In politicising education, the UK government has brought the current grade-fixing row upon itself

Jennie Bristow

Topics Politics

‘Heads must roll!’ clamoured everybody from parents to headteachers to the UK secretary of state for education, following claims last week that exam boards had deliberately downgraded some students’ A-level marks to prevent massive ‘grade inflation’. The question is – whose heads?

This latest scandal centres on claims that the UK government exams watchdog, the Qualifications and Curriculum Authority (QCA), put pressure on exam boards to lower their marks. The bizarre story came to light after some candidates predicted top grades received marks as low as U (the lowest grade) for parts of their A-level assessment, and demanded that their papers be re-marked.

Independent schools, shocked by the lower-than-expected marks achieved by some of their pupils, led calls for an investigation – and from then, the allegations and revelations snowballed.
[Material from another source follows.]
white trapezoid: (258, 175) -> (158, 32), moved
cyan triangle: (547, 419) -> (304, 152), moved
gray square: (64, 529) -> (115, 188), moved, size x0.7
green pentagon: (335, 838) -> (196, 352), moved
The spotlight soon shifted from particular exam boards, to the QCA, to the government – with some arguing that grade fixing was a result of political pressure designed to avoid appearances that A-levels were getting too easy. Education secretary Estelle Morris has ordered an independent inquiry into the downgrading allegations. She strenuously denied claims of government interference – but few seem to believe her. If heads are going to roll, many are calling for Morris’ to be the first.
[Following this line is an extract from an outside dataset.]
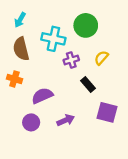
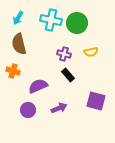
cyan cross: (53, 39) -> (51, 20), moved
yellow semicircle: (101, 58) -> (91, 52), turned -144
purple cross: (71, 60) -> (64, 54), turned 32
black rectangle: (88, 85) -> (68, 75), moved

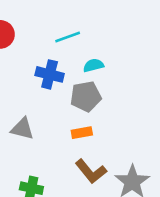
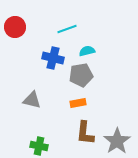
brown L-shape: (91, 171) -> (85, 133), turned 45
Whoever gets fingered by Morris’ inquiry, it is already clear that this is not an exam boards scandal, but a political crisis. It is a consequence of the politicisation of education under New Labour, which has persistently subsumed educational priorities and standards under a managerial approach emphasising quality control and audit. The obvious victims are last summer’s cohort of A-level candidates – the ultimate loser is the UK education system.
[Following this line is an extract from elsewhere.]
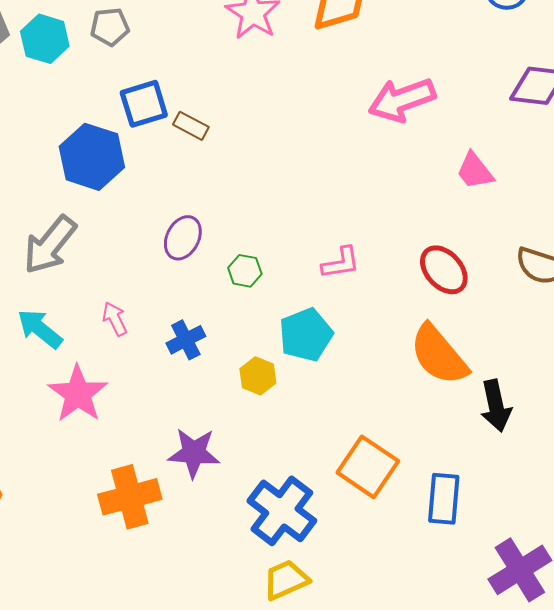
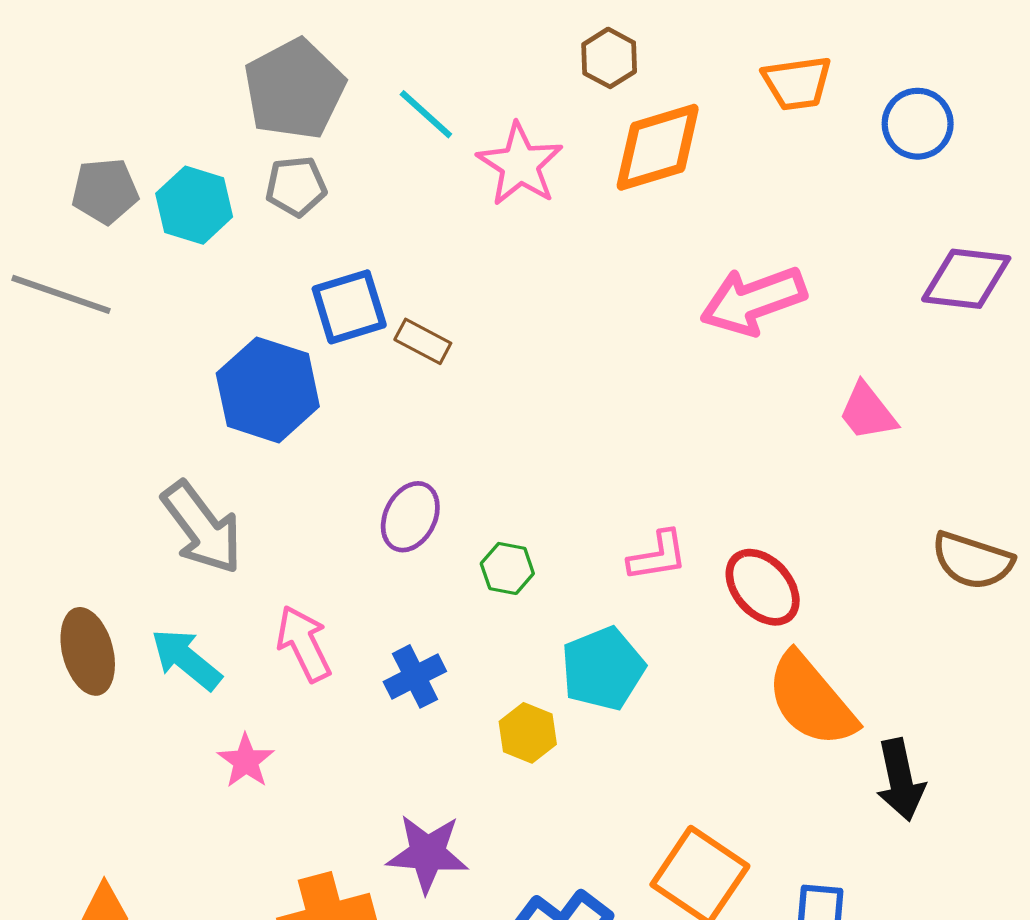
gray arrow: (50, 245) -> (202, 528), turned -76
red ellipse: (444, 270) -> (763, 587), moved
pink arrow: (115, 319) -> (304, 644), size x1.4
pink star: (78, 394) -> (246, 761), size x0.6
When New Labour first pronounced its notorious commitment to ‘education, education, education’, this was clearly about more than throwing cash at schools. It was a statement designed to put education at the heart of the government’s political programme; to make improvements in education the standard by which the Blair government was measured and judged.

In the narrow terms of New Labour politics, this focus made sense. This was a political party moulded in an ideological vacuum, self-consciously developing its policies around, not the ‘big’, polarising issues, but the everyday issues that personally affected the electorate. Children’s education, like health-care, was guaranteed to connect with the hopes and concerns that people held dear.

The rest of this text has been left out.